Mr Callow said both of these sub-asset classes would mitigate capital losses in the event of interest rates rising, something he and co-manager Alan Borrows expect to happen next year.

To implement his call, Mr Callow backed the launch of M&G Investments’ new Global Floating Rate High Yield fund, run by James Tomlins. Seneca was one of the first investors in the fund, and holds a 1.5 per cent position.

The M&G fund invests in bonds which reset the amount they pay out every three months to reflect any rise in the Libor rate.

“As rates go up, the value of the coupon will rise,” Mr Callow said. “That mitigates capital losses.”

Mr Callow also said the holdings in the new M&G fund had “virtually zero” sensitivity to rises in interest rates, something which usually erodes returns from bonds.

“We have made this asset allocation call because rates are likely to rise, and in the UK we have had two members of the Bank of England’s rate-setting committee vote in favour of a rise,” he said.

He added that yields in many areas of fixed income were now unsustainably low, meaning many bonds were overpriced.

“Fixed income assets have had a remarkable run but we expect that is now set to end,” he said.

Mr Callow said he had also recently backed the London-listed SQN Asset Finance Income investment trust, which started trading on the index in July.

The manager said the trust focused on equipment leasing and asset finance arrangements in the UK and US.

It specialises in areas that are deemed ‘mission critical’ to businesses across a variety of sectors, including agriculture, energy, environmental, medical, technology and transportation.

The trust targets a return of 8-10 per cent per annum, which Mr Callow said provided some protection from rises in interest rates.

The manager owns no government debt at all, having sold his last sovereign debt exposure in the spring.

The rest of his existing fixed income exposure includes two TwentyFour Asset Management funds, which invest in asset-backed securities.

He also owns the Royal London Short Duration Global High Yield fund, which targets higher yielding companies in more niche areas of the market.

Fixed income focus shifts to protect against rate rises and inflation

Simon Callow and Alan Burrows have moved to focus their fixed income exposure on more niche areas of the market that can better weather rate rises and inflation.

These two issues erode bond returns, but this can be mitigated by investing in things such as floating-rate notes, which adjust their payouts as inflation rises.

Some government bonds are now offering negative real yields, once inflation has been considered, thanks in part to yields being pushed ever lower on the back of stimulus programmes by the world’s central banks.

The managers now think many fixed income assets are significantly overpriced, yet data from the IMA shows retail investors put almost £600m into bond funds in the second quarter, in spite of institutional investors tempering their exposure.

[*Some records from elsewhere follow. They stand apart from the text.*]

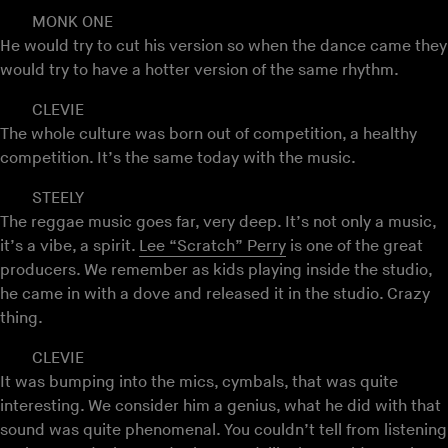
MONK ONE
He would try to cut his version so when the dance came they
would try to have a hotter version of the same rhythm.
CLEVIE
The whole culture was born out of competition, a healthy
competition. It’s the same today with the music.
STEELY
The reggae music goes far, very deep. It’s not only a music,
it’s a vibe, a spirit.
Lee “Scratch” Perry
is one of the great
producers. We remember as kids playing inside the studio,
he came in with a dove and released it in the studio. Crazy
thing.
CLEVIE
It was bumping into the mics, cymbals, that was quite
interesting. We consider him a genius, what he did with that
sound was quite phenomenal. You couldn’t tell from listening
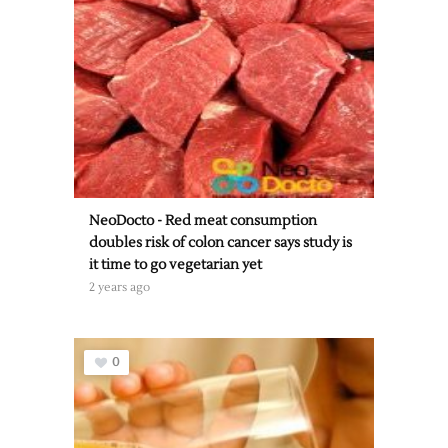
NeoDocto - Red meat consumption
doubles risk of colon cancer says study is
it time to go vegetarian yet
2 years ago
0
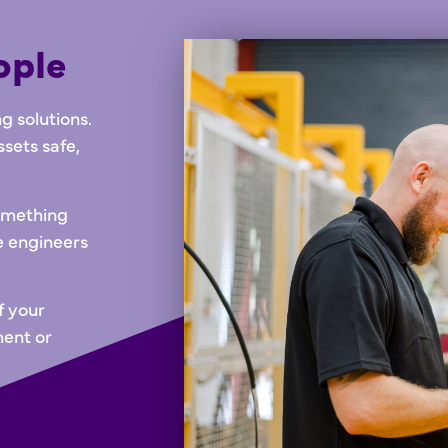
ople
 solutions.
ssets safe,
something
e engineers
f your
ment or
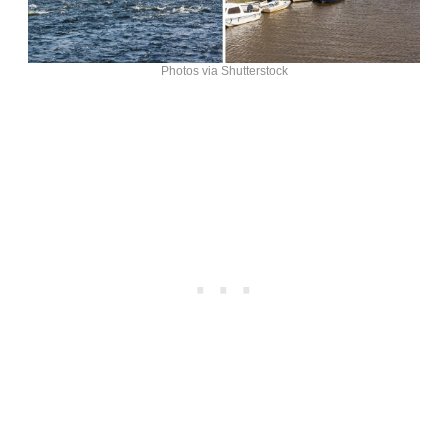
Photos via Shutterstock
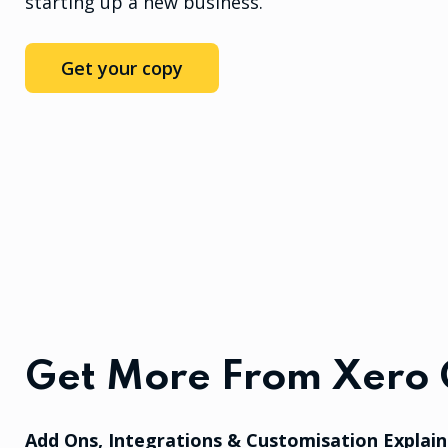
starting up a new business.
Get your copy
Get More From Xero 
Add Ons, Integrations & Customisation Explai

Mr Borrows said: “Markets are already very twitchy – they are anticipating interest rate rises in the UK, as well as withdrawal of stimulus elsewhere, and that’s going to have a significant impact on bonds.

“We believe investors need to position themselves for what could be one of the most fundamental changes of direction in the markets for many years.”

Mr Borrows said he and Mr Callow were making a “determined and systemic move from bonds into real assets”.

“The paucity of returns in the fixed-income space makes that essential, and we’re concerned about what will happen with valuations as the monetary authorities shift back to a focus on the threat of inflation,” he said.